New regulations made by the U.S. Environmental Protection Agency (EPA) cuts Oil and Gas Methane Emissions
United States: The U.S. Environment
Protection Agency (EPA) have set a new regulation for reducing methane, volatile
organic compounds (VOCs) and toxic air emissions from new, modified and
reconstructed sources in U.S. oil and gas operations. The new regulation
includes hydraulically fractured oil wells, some of which can contain large
amounts of gas as well as oil, and equipment used across the industry not
regulated by the 2012 rules.
TechSci Research depicts that the new regulation is likely to reduce 210,000
short tons of ozone-forming VOCs in 2025, along with 3,900 tons of air toxins,
such as benzene, toluene, ethylbenzene and xylene. The
new regulation would encourage upstream and midstream companies to invest in
leak detection equipment so as to reduce oil and gas methane emissions thereby,
influencing the growth of global oil and gas pipeline leak detection market.
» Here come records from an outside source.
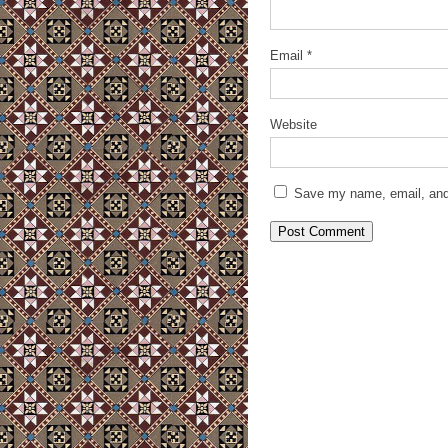
Email
*
Website
Save my name, email, and 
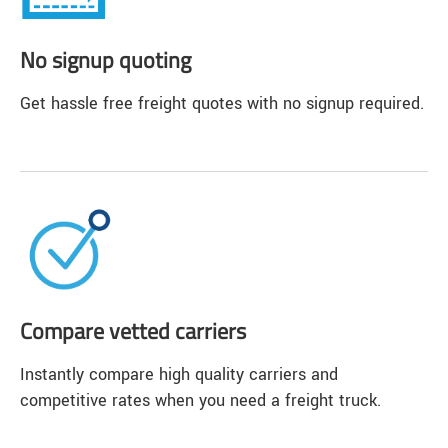
No signup quoting
Get hassle free freight quotes with no signup required.
Compare vetted carriers
Instantly compare high quality carriers and
competitive rates when you need a freight truck.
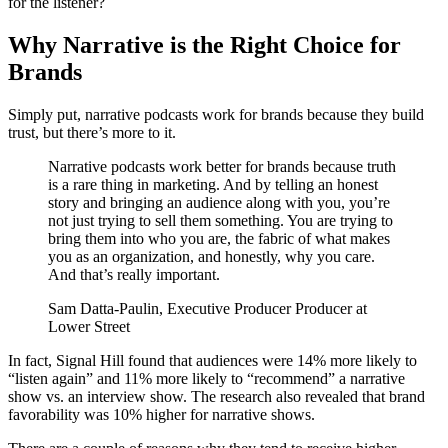
for the listener?
Why Narrative is the Right Choice for
Brands
Simply put, narrative podcasts work for brands because they build
trust, but there’s more to it.
Narrative podcasts work better for brands because truth
is a rare thing in marketing. And by telling an honest
story and bringing an audience along with you, you’re
not just trying to sell them something. You are trying to
bring them into who you are, the fabric of what makes
you as an organization, and honestly, why you care.
And that’s really important.
Sam Datta-Paulin, Executive Producer Producer at
Lower Street
In fact, Signal Hill found that audiences were 14% more likely to
“listen again” and 11% more likely to “recommend” a narrative
show vs. an interview show. The research also revealed that brand
favorability was 10% higher for narrative shows.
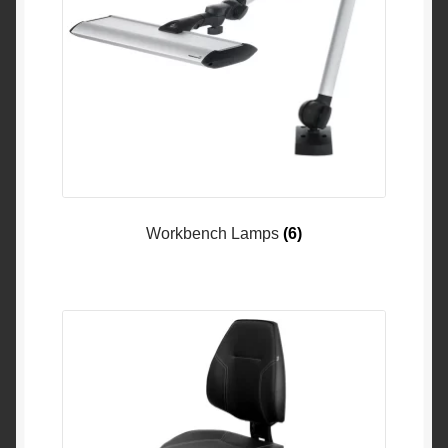
Workbench Lamps
(6)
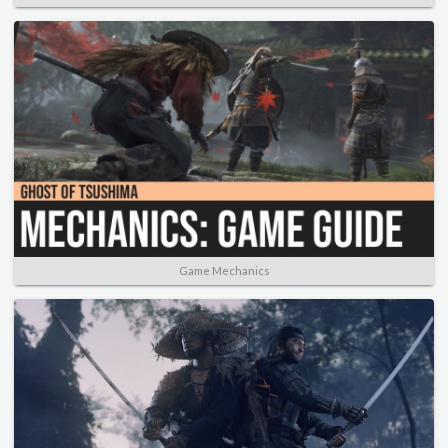
Game Mechanics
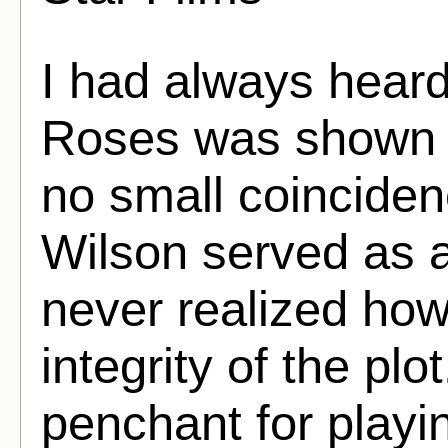
I had always hear
Roses was shown t
no small coinciden
Wilson served as a
never realized how 
integrity of the p
penchant for playin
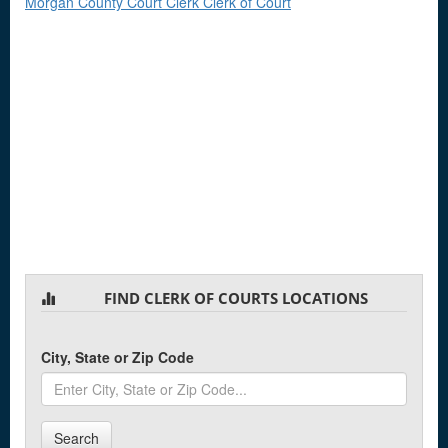
Morgan County Court Clerk Clerk of Court
FIND CLERK OF COURTS LOCATIONS
City, State or Zip Code
Search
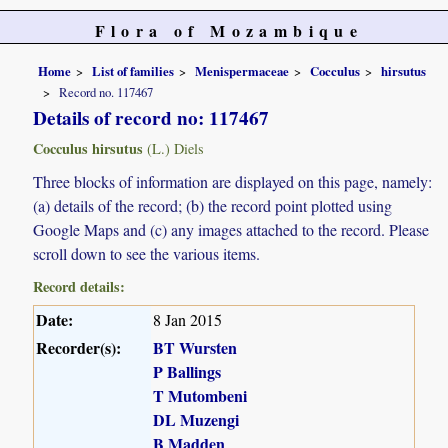
Flora of Mozambique
Home
List of families
Menispermaceae
Cocculus
hirsutus
Record no. 117467
Details of record no: 117467
Cocculus hirsutus
(L.) Diels
Three blocks of information are displayed on this page, namely:
(a) details of the record; (b) the record point plotted using
Google Maps and (c) any images attached to the record. Please
scroll down to see the various items.
Record details:
Date:
8 Jan 2015
Recorder(s):
BT Wursten
P Ballings
T Mutombeni
DL Muzengi
B Madden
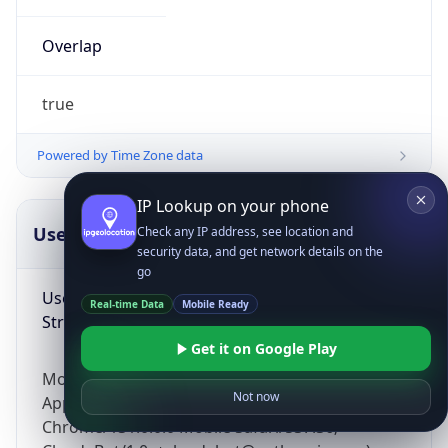
Overlap
true
Powered by Time Zone data
IP Lookup on your phone
UserAgent Info
Copy JSON
Check any IP address, see location and
security data, and get network details on the
go
User Agent
Real-time Data
Mobile Ready
String
Get it on Google Play
Mozilla/5.0 (Linux; Android 14; Pixel 8)
Not now
AppleWebKit/537.36 (KHTML, like Gecko)
Chrome/131.0.0.0 Mobile Safari/537.36;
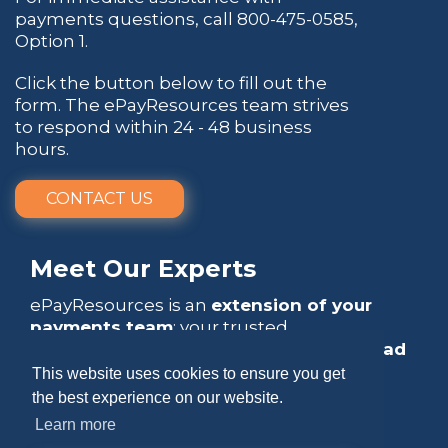
payments questions, call
800-475-0585
,
Option 1.
Click the button below to fill out the
form. The ePayResources team strives
to respond within 24 - 48 business
hours.
CONTACT US
Meet Our Experts
ePayResources is an
extension of your
payments team
: your trusted
go-to resource
that empowers you to
lead
with confidence
.
This website uses cookies to ensure you get
the best experience on our website.
Learn more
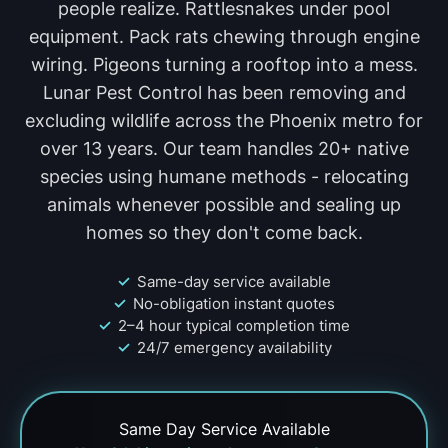
people realize. Rattlesnakes under pool
equipment. Pack rats chewing through engine
wiring. Pigeons turning a rooftop into a mess.
Lunar Pest Control has been removing and
excluding wildlife across the Phoenix metro for
over 13 years. Our team handles 20+ native
species using humane methods - relocating
animals whenever possible and sealing up
homes so they don't come back.
Same-day service available
No-obligation instant quotes
2–4 hour typical completion time
24/7 emergency availability
Same Day
Service Available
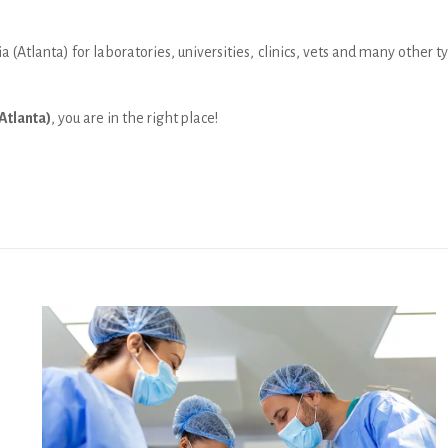
a (Atlanta) for laboratories, universities, clinics, vets and many other
Atlanta)
, you are in the right place!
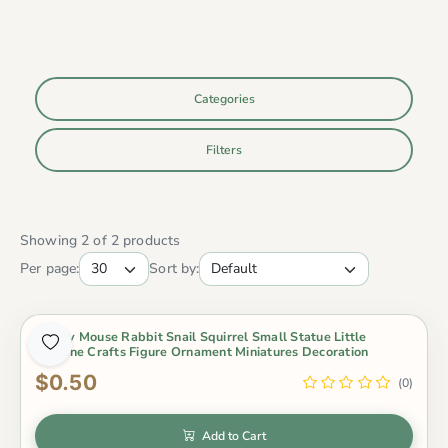
Categories
Filters
Showing 2 of 2 products
Per page:
Sort by:
Lovely Mouse Rabbit Snail Squirrel Small Statue Little
Figurine Crafts Figure Ornament Miniatures Decoration
$0.50
(0)
Add to Cart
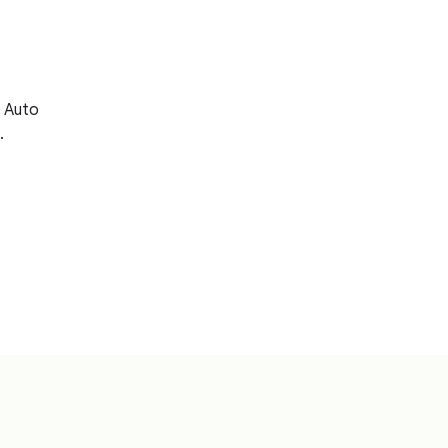
 Auto
.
Growth
in the market can be attributed to the expanding oil and gas pipeline network
across the globe on account of investments in pipeline infrastructure.
According to released report of TechSci Research “Global Oil & Gas
Pipeline Leak Detection Market Forecast & Opportunities, 2020”, the global oil & gas pipeline
leak detection market is projected to cross US$ 1.8 billion in 2020. Government
of various countries have formulated regulations and standards, for reducing
the after effects of oil and gas pipeline leak detection, which specify
dedicated methods for oil & gas pipeline leak detection, which companies
are required to abide with. These standards have made
deployment and maintenance of leak detection systems a compulsion, thereby
fueling growth in oil & gas pipeline leak detection market.